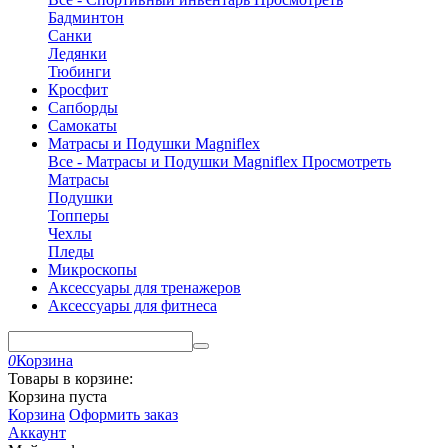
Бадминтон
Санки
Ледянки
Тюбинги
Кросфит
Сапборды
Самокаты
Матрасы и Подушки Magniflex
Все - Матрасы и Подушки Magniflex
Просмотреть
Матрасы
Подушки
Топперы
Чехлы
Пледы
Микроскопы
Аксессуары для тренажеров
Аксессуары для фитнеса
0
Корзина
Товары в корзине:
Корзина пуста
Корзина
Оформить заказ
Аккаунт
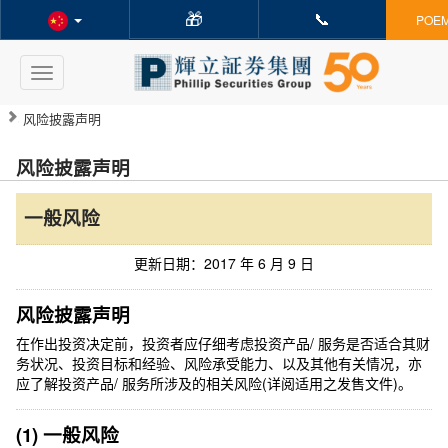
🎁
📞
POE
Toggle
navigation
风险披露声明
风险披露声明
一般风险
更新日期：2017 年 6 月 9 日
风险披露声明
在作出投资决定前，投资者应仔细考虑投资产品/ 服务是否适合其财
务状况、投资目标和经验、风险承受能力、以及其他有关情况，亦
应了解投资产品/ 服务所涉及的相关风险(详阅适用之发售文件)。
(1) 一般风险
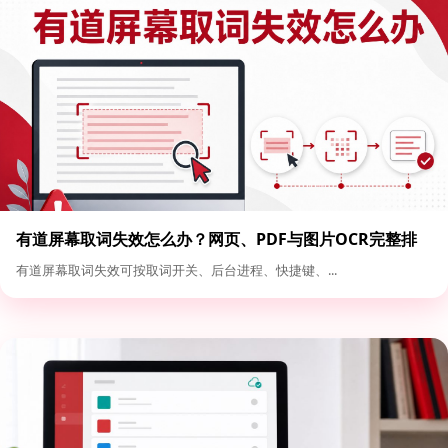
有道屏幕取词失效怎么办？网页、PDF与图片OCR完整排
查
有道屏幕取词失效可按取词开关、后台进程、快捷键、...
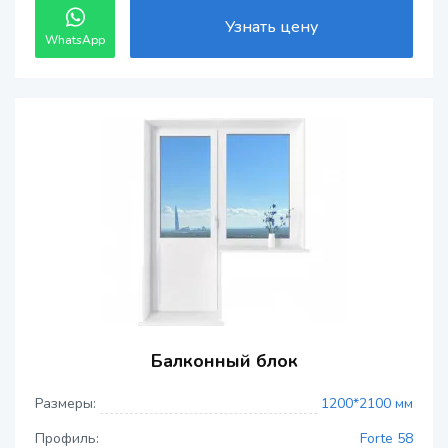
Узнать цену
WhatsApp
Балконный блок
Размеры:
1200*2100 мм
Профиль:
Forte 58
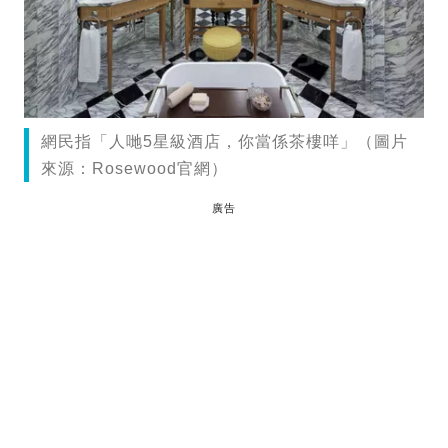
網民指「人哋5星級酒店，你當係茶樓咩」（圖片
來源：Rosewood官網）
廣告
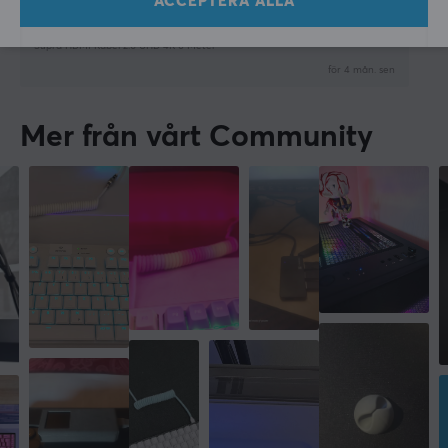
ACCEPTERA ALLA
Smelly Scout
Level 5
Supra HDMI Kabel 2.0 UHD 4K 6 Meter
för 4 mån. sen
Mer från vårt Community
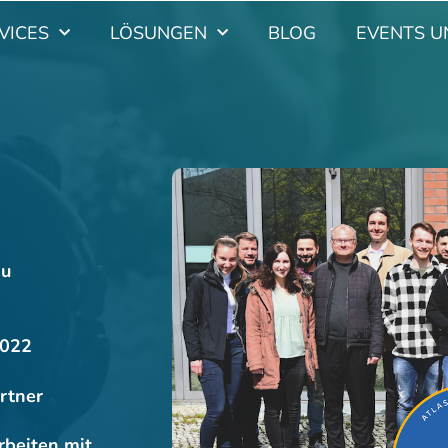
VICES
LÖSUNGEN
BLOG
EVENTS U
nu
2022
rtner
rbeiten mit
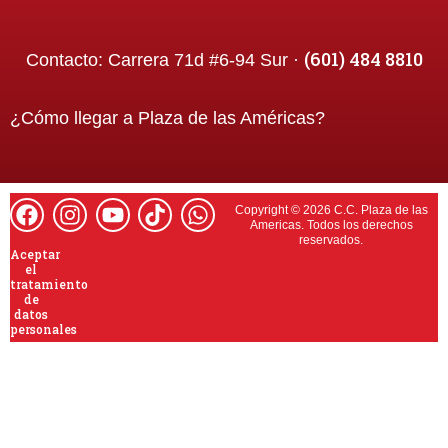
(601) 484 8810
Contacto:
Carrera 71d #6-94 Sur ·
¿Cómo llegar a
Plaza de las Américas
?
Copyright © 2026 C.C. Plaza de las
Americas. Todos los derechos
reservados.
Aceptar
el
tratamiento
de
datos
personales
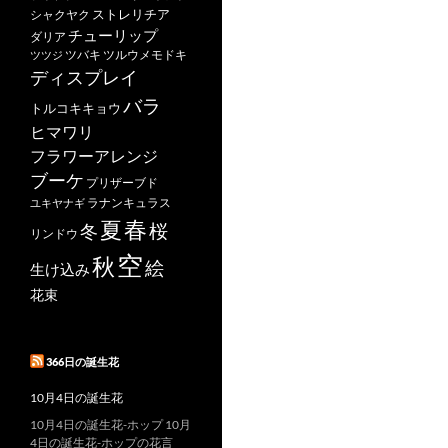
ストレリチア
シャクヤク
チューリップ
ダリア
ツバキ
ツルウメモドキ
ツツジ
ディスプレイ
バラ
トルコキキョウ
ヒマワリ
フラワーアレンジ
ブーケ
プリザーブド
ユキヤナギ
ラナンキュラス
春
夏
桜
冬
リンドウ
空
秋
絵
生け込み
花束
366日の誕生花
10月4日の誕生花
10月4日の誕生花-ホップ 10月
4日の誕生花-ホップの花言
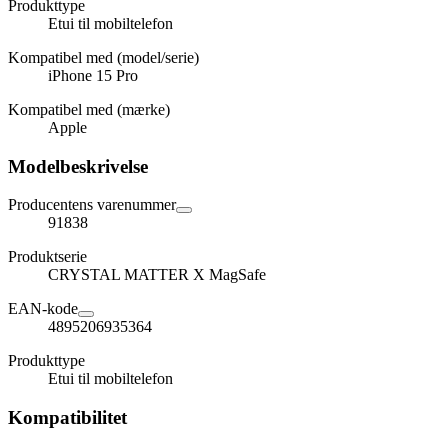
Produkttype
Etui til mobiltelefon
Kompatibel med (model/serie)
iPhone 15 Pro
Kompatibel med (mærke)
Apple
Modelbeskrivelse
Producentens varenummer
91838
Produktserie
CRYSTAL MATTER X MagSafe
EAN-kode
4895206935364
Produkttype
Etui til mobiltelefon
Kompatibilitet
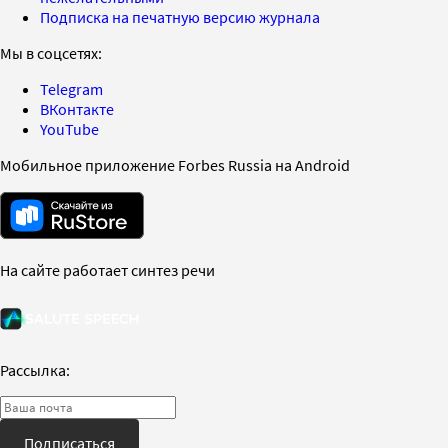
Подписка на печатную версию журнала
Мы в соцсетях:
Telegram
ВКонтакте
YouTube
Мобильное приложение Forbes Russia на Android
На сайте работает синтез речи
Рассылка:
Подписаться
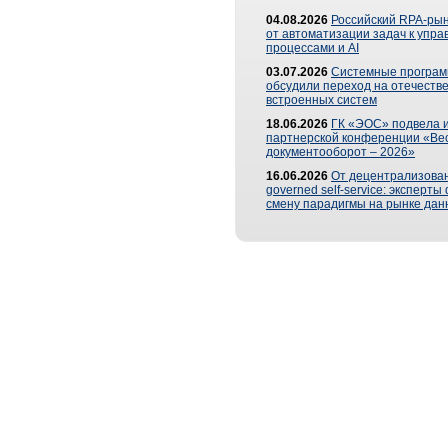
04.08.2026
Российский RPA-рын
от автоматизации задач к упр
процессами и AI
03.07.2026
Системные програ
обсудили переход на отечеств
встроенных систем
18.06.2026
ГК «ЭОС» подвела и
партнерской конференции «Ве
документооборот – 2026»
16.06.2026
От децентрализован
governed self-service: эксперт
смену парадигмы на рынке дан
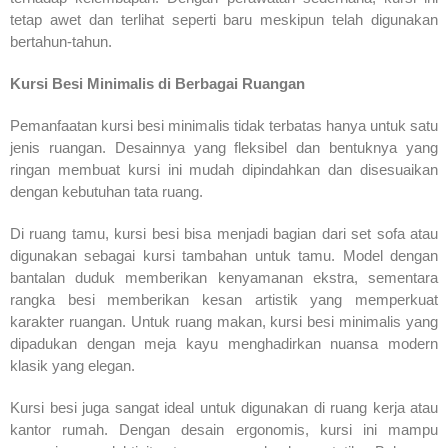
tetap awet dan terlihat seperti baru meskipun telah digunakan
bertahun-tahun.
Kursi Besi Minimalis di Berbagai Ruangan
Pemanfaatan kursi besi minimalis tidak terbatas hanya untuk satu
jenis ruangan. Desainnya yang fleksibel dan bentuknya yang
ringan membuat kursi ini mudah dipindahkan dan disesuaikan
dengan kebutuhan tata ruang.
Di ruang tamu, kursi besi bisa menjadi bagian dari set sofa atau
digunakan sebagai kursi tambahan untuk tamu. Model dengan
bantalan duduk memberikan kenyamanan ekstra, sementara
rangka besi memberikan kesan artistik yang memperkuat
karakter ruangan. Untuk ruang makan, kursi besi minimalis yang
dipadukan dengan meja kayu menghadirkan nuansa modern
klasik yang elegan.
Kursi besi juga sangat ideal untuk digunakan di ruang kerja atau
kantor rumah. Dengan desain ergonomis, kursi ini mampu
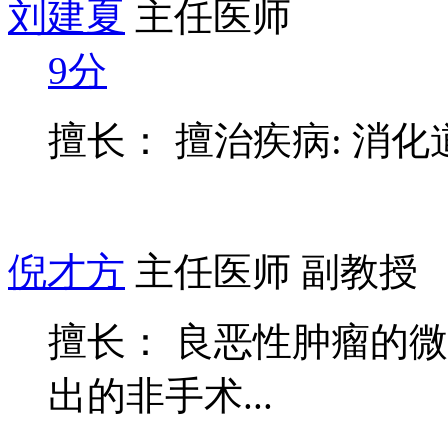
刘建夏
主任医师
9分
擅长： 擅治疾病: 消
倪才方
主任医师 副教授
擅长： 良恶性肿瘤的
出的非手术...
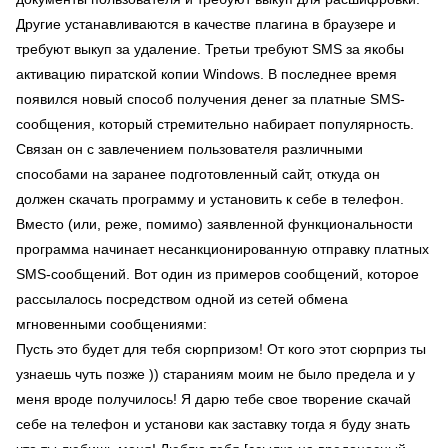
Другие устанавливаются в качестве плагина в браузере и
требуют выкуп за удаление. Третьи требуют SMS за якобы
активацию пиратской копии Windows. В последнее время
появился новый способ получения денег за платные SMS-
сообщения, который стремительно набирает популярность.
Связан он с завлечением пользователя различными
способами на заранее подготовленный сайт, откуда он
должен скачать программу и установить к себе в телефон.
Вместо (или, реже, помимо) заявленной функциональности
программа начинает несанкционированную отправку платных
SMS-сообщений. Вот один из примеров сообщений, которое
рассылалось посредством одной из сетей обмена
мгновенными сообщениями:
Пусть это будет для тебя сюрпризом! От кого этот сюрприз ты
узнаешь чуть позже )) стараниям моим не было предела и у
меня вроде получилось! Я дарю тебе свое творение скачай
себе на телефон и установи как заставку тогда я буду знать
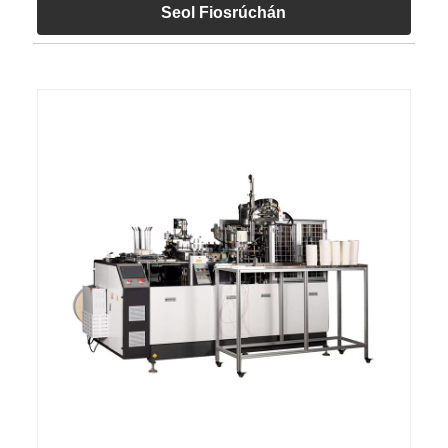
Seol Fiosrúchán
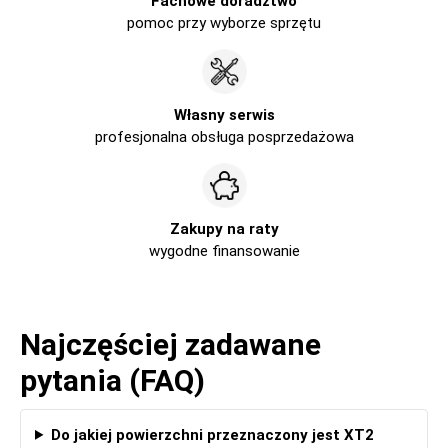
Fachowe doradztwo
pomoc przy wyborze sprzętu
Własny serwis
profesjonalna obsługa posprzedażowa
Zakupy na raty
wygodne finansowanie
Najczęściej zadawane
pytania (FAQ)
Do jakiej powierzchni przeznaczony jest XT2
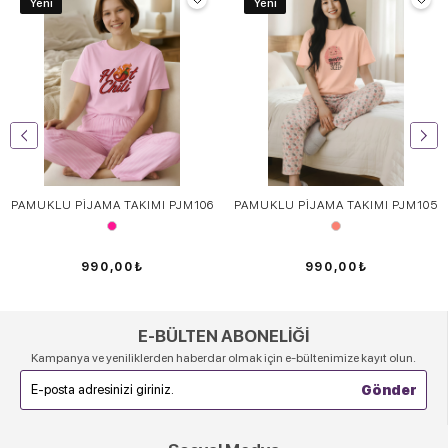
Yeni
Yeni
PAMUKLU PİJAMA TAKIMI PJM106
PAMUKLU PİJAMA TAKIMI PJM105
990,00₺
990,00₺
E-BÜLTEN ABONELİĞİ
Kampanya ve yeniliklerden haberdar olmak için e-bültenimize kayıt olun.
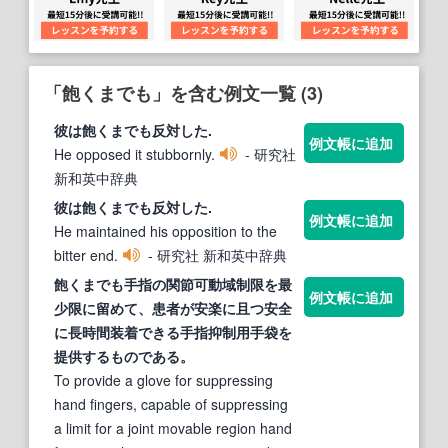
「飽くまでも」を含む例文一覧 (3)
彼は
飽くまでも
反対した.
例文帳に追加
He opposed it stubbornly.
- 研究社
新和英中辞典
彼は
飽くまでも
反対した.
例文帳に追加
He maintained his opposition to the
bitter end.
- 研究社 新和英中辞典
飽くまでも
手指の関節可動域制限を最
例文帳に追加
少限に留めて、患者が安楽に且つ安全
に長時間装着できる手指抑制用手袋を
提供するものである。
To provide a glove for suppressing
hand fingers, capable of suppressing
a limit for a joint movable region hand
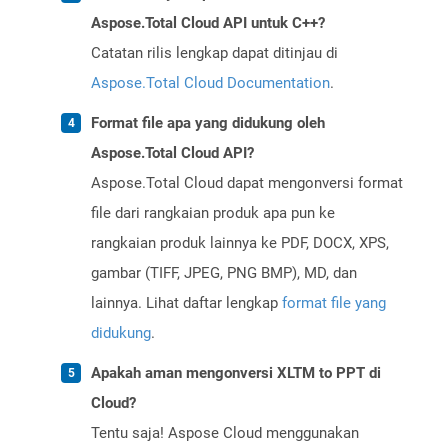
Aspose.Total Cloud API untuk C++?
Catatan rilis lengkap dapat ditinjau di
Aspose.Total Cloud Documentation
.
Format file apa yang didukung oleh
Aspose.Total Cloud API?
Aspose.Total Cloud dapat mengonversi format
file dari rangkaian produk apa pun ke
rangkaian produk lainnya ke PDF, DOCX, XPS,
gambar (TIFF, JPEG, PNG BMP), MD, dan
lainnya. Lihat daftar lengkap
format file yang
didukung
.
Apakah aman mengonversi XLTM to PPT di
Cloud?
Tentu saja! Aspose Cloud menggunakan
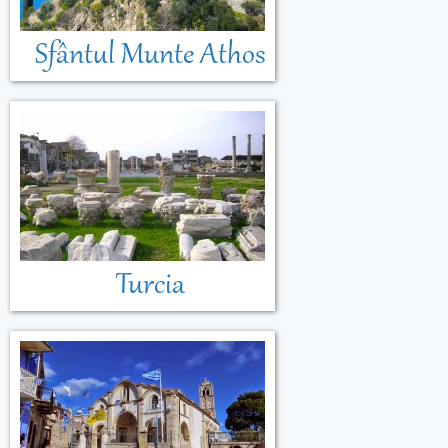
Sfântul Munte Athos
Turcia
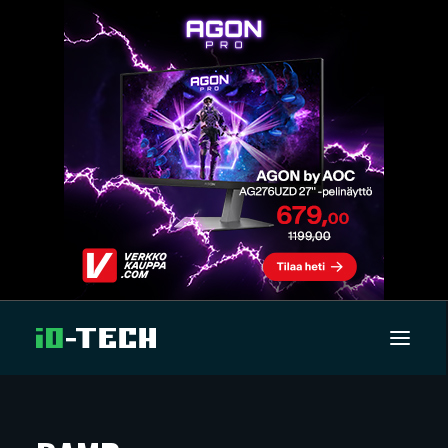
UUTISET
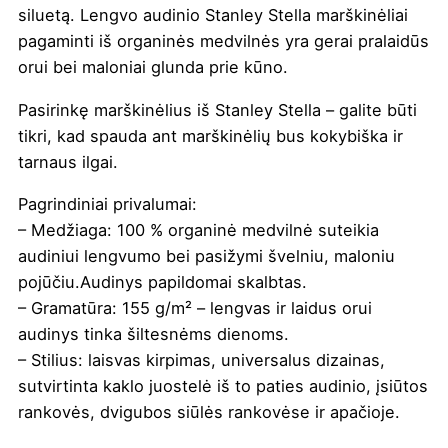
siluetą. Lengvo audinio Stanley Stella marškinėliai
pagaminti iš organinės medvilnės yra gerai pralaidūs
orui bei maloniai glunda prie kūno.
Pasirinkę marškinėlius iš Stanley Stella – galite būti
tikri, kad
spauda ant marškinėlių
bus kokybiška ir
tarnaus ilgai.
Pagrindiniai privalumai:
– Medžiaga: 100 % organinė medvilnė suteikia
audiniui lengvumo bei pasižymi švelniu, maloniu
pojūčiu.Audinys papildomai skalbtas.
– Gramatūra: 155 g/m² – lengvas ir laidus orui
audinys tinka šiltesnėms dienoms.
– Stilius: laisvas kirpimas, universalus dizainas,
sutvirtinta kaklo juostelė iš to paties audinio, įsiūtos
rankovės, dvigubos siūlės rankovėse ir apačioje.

-*-*-

Aim of the task: Copy all the material exactly; omit images.

Written solution:
Бадминтон
Санки
Ледянки
Тюбинги
Кросфит
Сапборды
Самокаты
Матрасы и Подушки Magniflex
Все - Матрасы и Подушки Magniflex
Просмотреть
Матрасы
Подушки
Топперы
Чехлы
Пледы
Микроскопы
Аксессуары для тренажеров
Аксессуары для фитнеса
0
Корзина
Товары в корзине:
Корзина пуста
Корзина
Оформить заказ
Аккаунт
🎁
📞
POE
Toggle
navigation
风险披露声明
风险披露声明
一般风险
更新日期：2017 年 6 月 9 日
风险披露声明
在作出投资决定前，投资者应仔细考虑投资产品/ 服务是否适合其财
务状况、投资目标和经验、风险承受能力、以及其他有关情况，亦
应了解投资产品/ 服务所涉及的相关风险(详阅适用之发售文件)。
(1) 一般风险
有道屏幕取词失效怎么办？网页、PDF与图片OCR完整排
查
有道屏幕取词失效可按取词开关、后台进程、快捷键、...
Узнать цену
WhatsApp
Балконный блок
Размеры:
1200*2100 мм
Профиль:
Forte 58
網民指「人哋5星級酒店，你當係茶樓咩」（圖片
來源：Rosewood官網）
廣告
ACCEPTERA ALLA
Smelly Scout
Level 5
Supra HDMI Kabel 2.0 UHD 4K 6 Meter
för 4 mån. sen
Mer från vårt Community
VICES
LÖSUNGEN
BLOG
EVENTS U
nu
2022
rtner
rbeiten mit
(601) 484 8810
Contacto:
Carrera 71d #6-94 Sur ·
¿Cómo llegar a
Plaza de las Américas
?
Copyright © 2026 C.C. Plaza de las
Americas. Todos los derechos
reservados.
Aceptar
el
tratamiento
de
datos
personales
ストレリチア
シャクヤク
チューリップ
ダリア
ツバキ
ツルウメモドキ
ツツジ
ディスプレイ
バラ
トルコキキョウ
ヒマワリ
フラワーアレンジ
ブーケ
プリザーブド
ユキヤナギ
ラナンキュラス
春
夏
桜
冬
リンドウ
空
秋
絵
生け込み
花束
366日の誕生花
10月4日の誕生花
10月4日の誕生花-ホップ 10月
4日の誕生花-ホップの花言
Produkttype
Etui til mobiltelefon
Kompatibel med (model/serie)
iPhone 15 Pro
Kompatibel med (mærke)
Apple
Modelbeskrivelse
Producentens varenummer
91838
Produktserie
CRYSTAL MATTER X MagSafe
EAN-kode
4895206935364
Produkttype
Etui til mobiltelefon
Kompatibilitet
Подписка на печатную версию журнала
Мы в соцсетях:
Telegram
ВКонтакте
YouTube
Мобильное приложение Forbes Russia на Android
На сайте работает синтез речи
Рассылка:
Подписаться
04.08.2026
Российский RPA-рын
от автоматизации задач к упр
процессами и AI
03.07.2026
Системные програ
обсудили переход на отечеств
встроенных систем
18.06.2026
ГК «ЭОС» подвела и
партнерской конференции «Ве
документооборот – 2026»
16.06.2026
От децентрализован
governed self-service: эксперт
смену парадигмы на рынке дан
tetap awet dan terlihat seperti baru meskipun telah digunakan
bertahun-tahun.
Kursi Besi Minimalis di Berbagai Ruangan
Pemanfaatan kursi besi minimalis tidak terbatas hanya untuk satu
jenis ruangan. Desainnya yang fleksibel dan bentuknya yang
ringan membuat kursi ini mudah dipindahkan dan disesuaikan
dengan kebutuhan tata ruang.
Di ruang tamu, kursi besi bisa menjadi bagian dari set sofa atau
digunakan sebagai kursi tambahan untuk tamu. Model dengan
bantalan duduk memberikan kenyamanan ekstra, sementara
rangka besi memberikan kesan artistik yang memperkuat
karakter ruangan. Untuk ruang makan, kursi besi minimalis yang
dipadukan dengan meja kayu menghadirkan nuansa modern
klasik yang elegan.
Kursi besi juga sangat ideal untuk digunakan di ruang kerja atau
kantor rumah. Dengan desain ergonomis, kursi ini mampu
刘建夏
主任医师
9分
擅长： 擅治疾病: 消
倪才方
主任医师 副教授
擅长： 良恶性肿瘤的
出的非手术...
Другие устанавливаются в качестве плагина в браузере и
требуют выкуп за удаление. Третьи требуют SMS за якобы
активацию пиратской копии Windows. В последнее время
появился новый способ получения денег за платные SMS-
сообщения, который стремительно набирает популярность.
Связан он с завлечением пользователя различными
способами на заранее подготовленный сайт, откуда он
должен скачать программу и установить к себе в телефон.
Вместо (или, реже, помимо) заявленной функциональности
программа начинает несанкционированную отправку платных
SMS-сообщений. Вот один из примеров сообщений, которое
рассылалось посредством одной из сетей обмена
мгновенными сообщениями:
Пусть это будет для тебя сюрпризом! От кого этот сюрприз ты
узнаешь чуть позже )) стараниям моим не было предела и у
меня вроде получилось! Я дарю тебе свое творение скачай
себе на телефон и установи как заставку тогда я буду знать
Seol Fiosrúchán
Fachowe doradztwo
pomoc przy wyborze sprzętu
Własny serwis
profesjonalna obsługa posprzedażowa
Zakupy na raty
wygodne finansowanie
Najczęściej zadawane
pytania (FAQ)
Do jakiej powierzchni przeznaczony jest XT2
Yeni
Yeni
PAMUKLU PİJAMA TAKIMI PJM106
PAMUKLU PİJAMA TAKIMI PJM105
990,00₺
990,00₺
E-BÜLTEN ABONELİĞİ
Kampanya ve yeniliklerden haberdar olmak için e-bültenimize kayıt olun.
「飽くまでも」を含む例文一覧 (3)
彼は
飽くまでも
反対した.
例文帳に追加
He opposed it stubbornly.
- 研究社
新和英中辞典
彼は
飽くまでも
反対した.
例文帳に追加
He maintained his opposition to the
bitter end.
- 研究社 新和英中辞典
飽くまでも
手指の関節可動域制限を最
例文帳に追加
少限に留めて、患者が安楽に且つ安全
に長時間装着できる手指抑制用手袋を
提供するものである。
To provide a glove for suppressing
hand fingers, capable of suppressing
a limit for a joint movable region hand
Aspose.Total Cloud API untuk C++?
Catatan rilis lengkap dapat ditinjau di
Aspose.Total Cloud Documentation
.
Format file apa yang didukung oleh
Aspose.Total Cloud API?
Aspose.Total Cloud dapat mengonversi format
file dari rangkaian produk apa pun ke
rangkaian produk lainnya ke PDF, DOCX, XPS,
gambar (TIFF, JPEG, PNG BMP), MD, dan
lainnya. Lihat daftar lengkap
format file yang
didukung
.
Apakah aman mengonversi XLTM to PPT di
Cloud?
Tentu saja! Aspose Cloud menggunakan
Sfântul Munte Athos
Turcia
UUTISET
siluetą. Lengvo audinio Stanley Stella marškinėliai
pagaminti iš organinės medvilnės yra gerai pralaidūs
orui bei maloniai glunda prie kūno.
Pasirinkę marškinėlius iš Stanley Stella – galite būti
tikri, kad
spauda ant marškinėlių
bus kokybiška ir
tarnaus ilgai.
Pagrindiniai privalumai:
– Medžiaga: 100 % organinė medvilnė suteikia
audiniui lengvumo bei pasižymi švelniu, maloniu
pojūčiu.Audinys papildomai skalbtas.
– Gramatūra: 155 g/m² – lengvas ir laidus orui
audinys tinka šiltesnėms dienoms.
– Stilius: laisvas kirpimas, universalus dizainas,
sutvirtinta kaklo juostelė iš to paties audinio, įsiūtos
rankovės, dvigubos siūlės rankovėse ir apačioje.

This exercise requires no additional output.